Et, commentant ces lignes si nettes dans leur concision, Jules Favre disait dans le fameux procès des Treize — ô éternel recommencement des palinodies humaines ! Les Treize d’aujourd’hui sont Trente, voilà tout !… — Jules Favre disait :
« L’association suppose, non pas seulement un lien quelconque qui rapproche les hommes, mais encore une convention qui la rend obligatoire ; des intérêts qui se confondent, qui vont à un but commun. Si vous ne rencontrez aucun de ces caractères dans une réunion quelconque, vous pouvez affirmer qu’il n’y a pas d’association. »
Je ne demande pas une constitution, une charte au sens propre du mot. Mais je veux la preuve d’une organisation, tout au moins rudimentaire : une sorte d’administration, comme disait Jules Favre ; de hiérarchie, faute de quoi, avec la meilleure ou la plus mauvaise volonté du monde, il n’y a pas, il ne saurait y avoir d’organisation.
Je n’exige pas des statuts comme ceux que j’ai là sous les yeux.
Ce sont les statuts d’une association célèbre qui a joué un grand rôle dans l’histoire de notre pays et du monde.
Cette association n’a pas, à ma connaissance, percé des foies de présidents de république. Mais elle s’est offert le cou d’un certain nombre de rois — notamment du roi Louis XVI, que Jean Grave appelle quelque part « un brave homme peu fait pour la guillotine » — ce qui prouve que le style de Jean Grave est moins meurtrier que les jugements maçonniques.
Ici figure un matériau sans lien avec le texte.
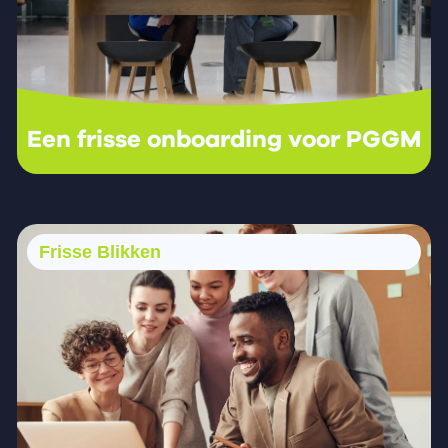
Een frisse onboarding voor PGGM
Frisse Blikken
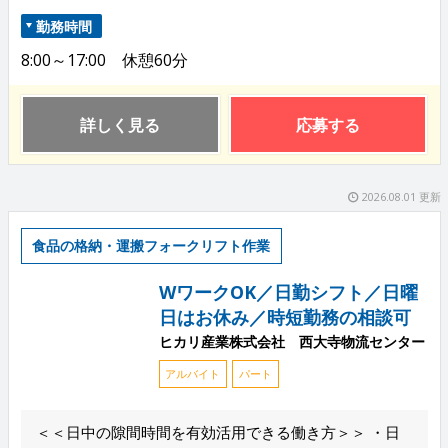
勤務時間
8:00～17:00 休憩60分
詳しく見る
応募する
2026.08.01 更新
食品の格納・運搬フォークリフト作業
WワークOK／日勤シフト／日曜
日はお休み／時短勤務の相談可
ヒカリ産業株式会社 西大寺物流センター
アルバイト
パート
＜＜日中の隙間時間を有効活用できる働き方＞＞ ・日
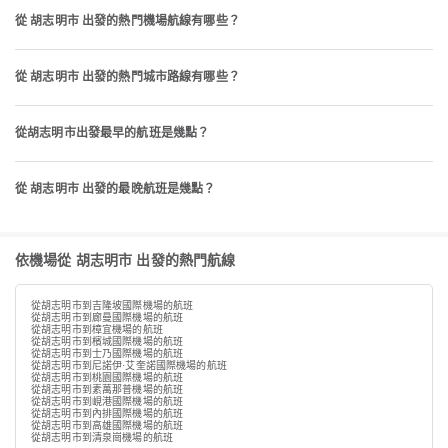
從 胡志明市 出發的熱門機場航線有哪些？
從 胡志明市 出發的熱門城市路線有哪些？
從胡志明市出發最早的航班是幾點？
從 胡志明市 出發的最晚航班是幾點？
依機場從 胡志明市 出發的熱門航線
從胡志明市到吉隆坡國際機場的航班
從胡志明市到廊曼國際機場的航班
從胡志明市到樟宜機場的航班
從胡志明市到檳城國際機場的航班
從胡志明市到士乃國際機場的航班
從胡志明市到尼諾伊·艾奎諾國際機場的航班
從胡志明市到桃園國際機場的航班
從胡志明市到素萬那普機場的航班
從胡志明市到峴港國際機場的航班
從胡志明市到內排國際機場的航班
從胡志明市到高雄國際機場的航班
從胡志明市到清泉崗機場的航班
Les ressentants de cette association ont même décidé cet acte de haute justice sociale (alors on parlait comme Ravachol) à Wiesbaden, dans un convent célèbre. Où l’analogie devient d’une atroce ironie, c’est que le convent, raconte un chroniqueur, se tint dans une cave !…
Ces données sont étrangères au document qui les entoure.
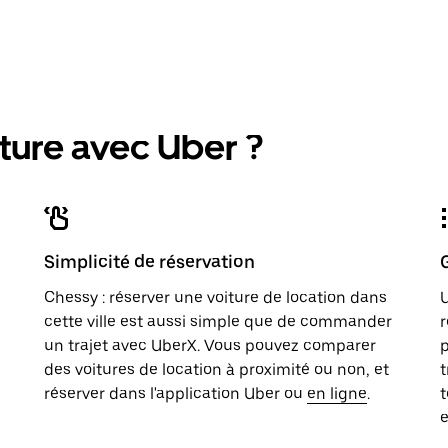
ture avec Uber ?
Simplicité de réservation
Chessy : réserver une voiture de location dans
U
cette ville est aussi simple que de commander
r
un trajet avec UberX. Vous pouvez comparer
p
des voitures de location à proximité ou non, et
t
réserver dans l'application Uber ou
en ligne
.
t
e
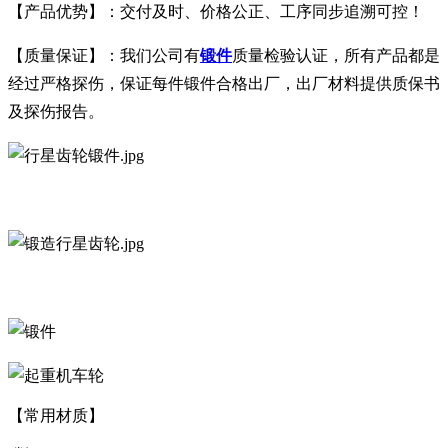
【产品优势】：交付及时、价格公正、工序同步追溯可控！
【质量保证】：我们公司有
锻件
质量检验认证，所有产品都是
经过严格探伤，保证每件锻件合格出厂，出厂材料提供质保书
及探伤报告。
【常用材质】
Depuis, l’association s’est logée dans des locaux moins humides. Elle a commandé à son grand architecte, celui de la rue Cadet, de lui en bâtir d’autres plus confortables. Elle a déserté les caves, et elle n’use plus de ces endroits, frais mais tristes, que pour y conserver les bons vins qu’elle boit de temps à autre à la santé de la démocratie attérée.